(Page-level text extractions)
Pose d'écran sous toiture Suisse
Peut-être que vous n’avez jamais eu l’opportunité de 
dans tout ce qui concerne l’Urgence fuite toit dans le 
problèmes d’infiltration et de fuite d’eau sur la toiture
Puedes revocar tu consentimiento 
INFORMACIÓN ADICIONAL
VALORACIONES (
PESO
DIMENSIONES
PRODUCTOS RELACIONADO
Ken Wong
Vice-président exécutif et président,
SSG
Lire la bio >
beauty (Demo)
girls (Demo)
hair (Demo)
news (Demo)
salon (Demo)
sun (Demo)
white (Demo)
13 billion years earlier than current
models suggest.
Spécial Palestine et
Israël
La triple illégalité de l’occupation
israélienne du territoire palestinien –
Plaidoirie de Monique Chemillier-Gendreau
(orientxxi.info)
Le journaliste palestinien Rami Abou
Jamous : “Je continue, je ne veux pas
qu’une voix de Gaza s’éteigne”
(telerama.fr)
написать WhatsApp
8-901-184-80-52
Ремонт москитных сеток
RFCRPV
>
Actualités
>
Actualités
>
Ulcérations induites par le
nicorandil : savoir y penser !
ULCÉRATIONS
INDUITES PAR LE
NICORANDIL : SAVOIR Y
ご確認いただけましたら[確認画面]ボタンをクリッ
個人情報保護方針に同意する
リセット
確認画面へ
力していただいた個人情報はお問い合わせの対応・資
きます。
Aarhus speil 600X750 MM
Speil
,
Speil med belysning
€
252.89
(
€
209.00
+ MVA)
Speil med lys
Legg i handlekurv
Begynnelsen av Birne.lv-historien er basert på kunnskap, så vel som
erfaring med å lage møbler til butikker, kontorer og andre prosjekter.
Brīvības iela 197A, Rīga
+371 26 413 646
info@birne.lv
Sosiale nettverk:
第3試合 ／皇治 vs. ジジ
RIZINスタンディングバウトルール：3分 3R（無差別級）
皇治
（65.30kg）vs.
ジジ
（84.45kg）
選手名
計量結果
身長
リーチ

*What the exercise asks*.
Transcribe all of the data above, keeping each line exactly as it stands.

*Response below*.
Pose d'écran sous toiture Suisse
Peut-être que vous n’avez jamais eu l’opportunité de 
dans tout ce qui concerne l’Urgence fuite toit dans le 
problèmes d’infiltration et de fuite d’eau sur la toiture
Puedes revocar tu consentimiento 
INFORMACIÓN ADICIONAL
VALORACIONES (
PESO
DIMENSIONES
PRODUCTOS RELACIONADO
Ken Wong
Vice-président exécutif et président,
SSG
Lire la bio >
beauty (Demo)
girls (Demo)
hair (Demo)
news (Demo)
salon (Demo)
sun (Demo)
white (Demo)
13 billion years earlier than current
models suggest.
Spécial Palestine et
Israël
La triple illégalité de l’occupation
israélienne du territoire palestinien –
Plaidoirie de Monique Chemillier-Gendreau
(orientxxi.info)
Le journaliste palestinien Rami Abou
Jamous : “Je continue, je ne veux pas
qu’une voix de Gaza s’éteigne”
(telerama.fr)
написать WhatsApp
8-901-184-80-52
Ремонт москитных сеток
RFCRPV
>
Actualités
>
Actualités
>
Ulcérations induites par le
nicorandil : savoir y penser !
ULCÉRATIONS
INDUITES PAR LE
NICORANDIL : SAVOIR Y
ご確認いただけましたら[確認画面]ボタンをクリッ
個人情報保護方針に同意する
リセット
確認画面へ
力していただいた個人情報はお問い合わせの対応・資
きます。
Aarhus speil 600X750 MM
Speil
,
Speil med belysning
€
252.89
(
€
209.00
+ MVA)
Speil med lys
Legg i handlekurv
Begynnelsen av Birne.lv-historien er basert på kunnskap, så vel som
erfaring med å lage møbler til butikker, kontorer og andre prosjekter.
Brīvības iela 197A, Rīga
+371 26 413 646
info@birne.lv
Sosiale nettverk:
第3試合 ／皇治 vs. ジジ
RIZINスタンディングバウトルール：3分 3R（無差別級）
皇治
（65.30kg）vs.
ジジ
（84.45kg）
選手名
計量結果
身長
リーチ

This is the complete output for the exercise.